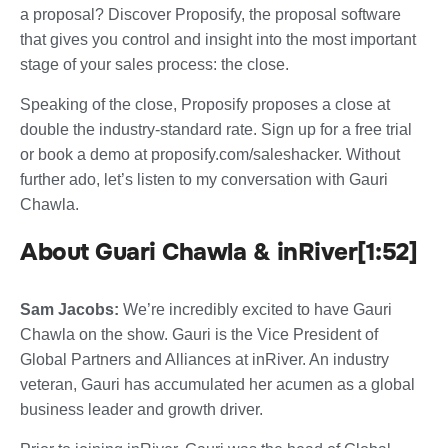
a proposal? Discover Proposify, the proposal software
that gives you control and insight into the most important
stage of your sales process: the close.
Speaking of the close, Proposify proposes a close at
double the industry-standard rate. Sign up for a free trial
or book a demo at proposify.com/saleshacker. Without
further ado, let’s listen to my conversation with Gauri
Chawla.
About Guari Chawla & inRiver[1:52]
Sam Jacobs:
We’re incredibly excited to have Gauri
Chawla on the show. Gauri is the Vice President of
Global Partners and Alliances at inRiver. An industry
veteran, Gauri has accumulated her acumen as a global
business leader and growth driver.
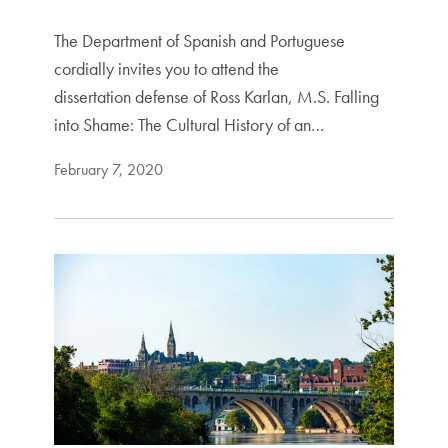
The Department of Spanish and Portuguese
cordially invites you to attend the
dissertation defense of Ross Karlan, M.S. Falling
into Shame: The Cultural History of an…
February 7, 2020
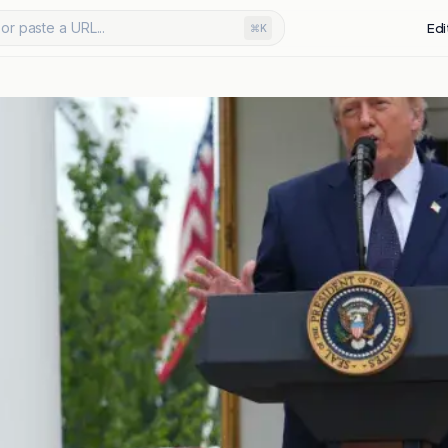
or paste a URL...
Edi
⌘K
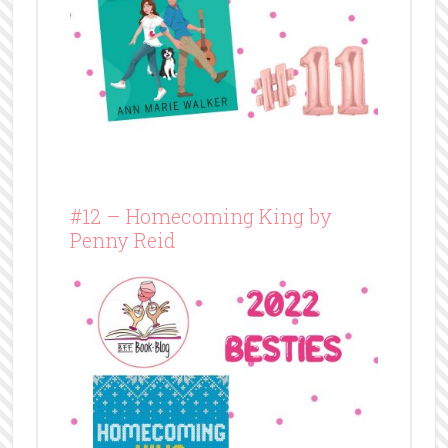
#12 – Homecoming King by
Penny Reid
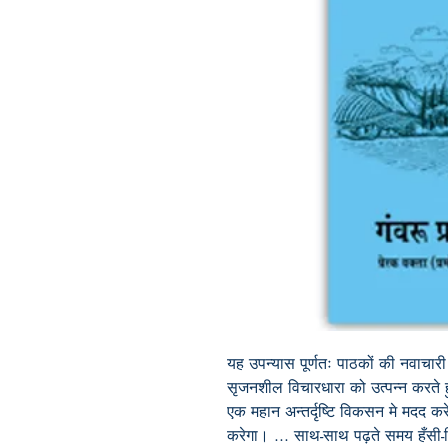
यह
उपन्यास
पूर्णतः
पाठकों
की
नवाचारी
सृजनशील
विचारधारा
को
उत्पन्न
करते
एक
महान
अन्तर्दृष्टि
विकसन
मे
मदद
कर
करेगा।
...
साथ
-
साथ
पढ़ते
समय
हँसी
-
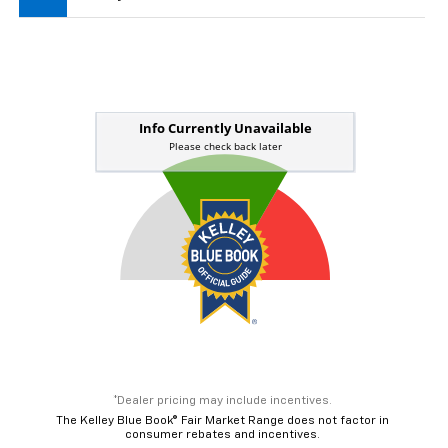
*Dealer pricing may include incentives.
The Kelley Blue Book® Fair Market Range does not factor in
consumer rebates and incentives.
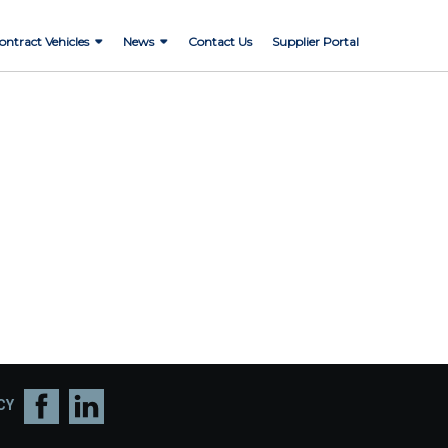
ontract Vehicles
News
Contact Us
Supplier Portal
CY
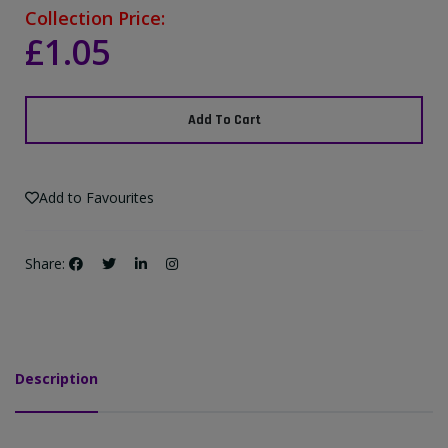
Collection Price:
£1.05
Add To Cart
Add to Favourites
Share:
Description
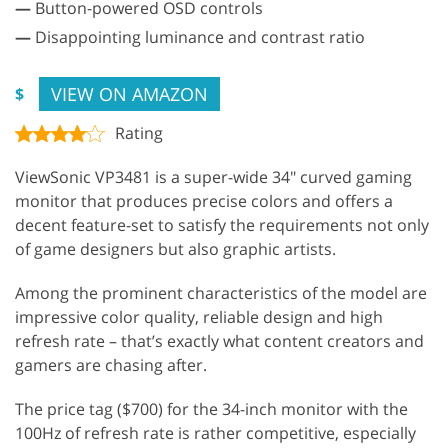
—
Button-powered OSD controls
—
Disappointing luminance and contrast ratio
VIEW ON AMAZON
$
Rating
ViewSonic VP3481 is a super-wide 34" curved gaming
monitor that produces precise colors and offers a
decent feature-set to satisfy the requirements not only
of game designers but also graphic artists.
Among the prominent characteristics of the model are
impressive color quality, reliable design and high
refresh rate – that’s exactly what content creators and
gamers are chasing after.
The price tag ($700) for the 34-inch monitor with the
100Hz of refresh rate is rather competitive, especially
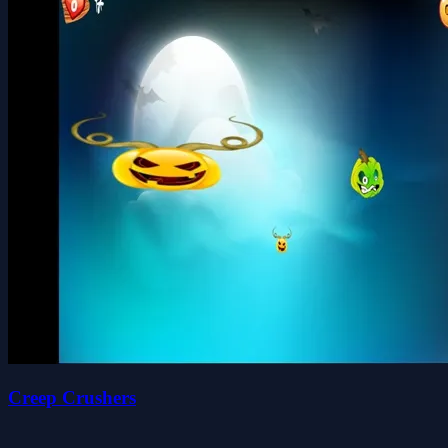
Creep Crushers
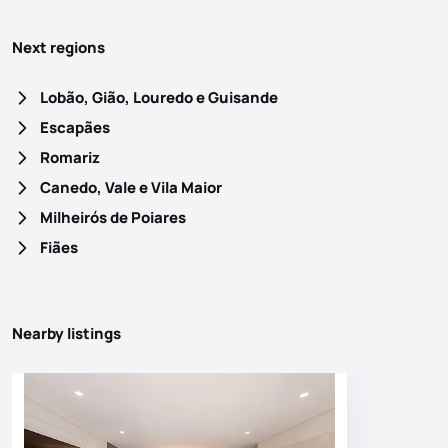
Next regions
Lobão, Gião, Louredo e Guisande
Escapães
Romariz
Canedo, Vale e Vila Maior
Milheirós de Poiares
Fiães
Nearby listings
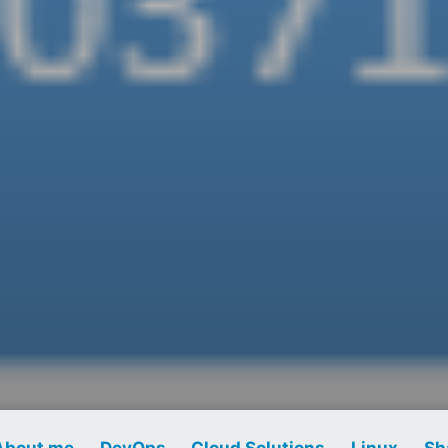
About me
DevOps
Cloud Solutions
Linux
Sh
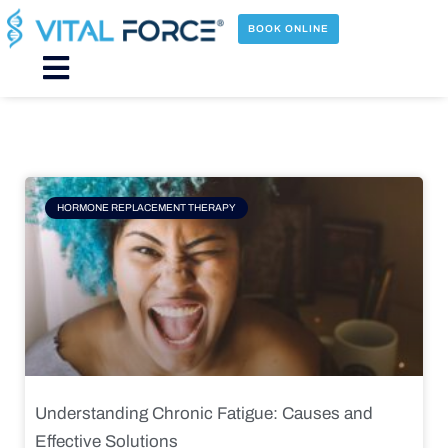
Skip
to
BOOK ONLINE
content
Main
Menu
Page
Page
Page
Page
HORMONE REPLACEMENT THERAPY
Understanding Chronic Fatigue: Causes and
Effective Solutions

**Exercise requirements:** Gather and copy every line of the data in which the string "into" is found.

**Answer to the problem:**
that gives you control and insight into the most important
into Shame: The Cultural History of an…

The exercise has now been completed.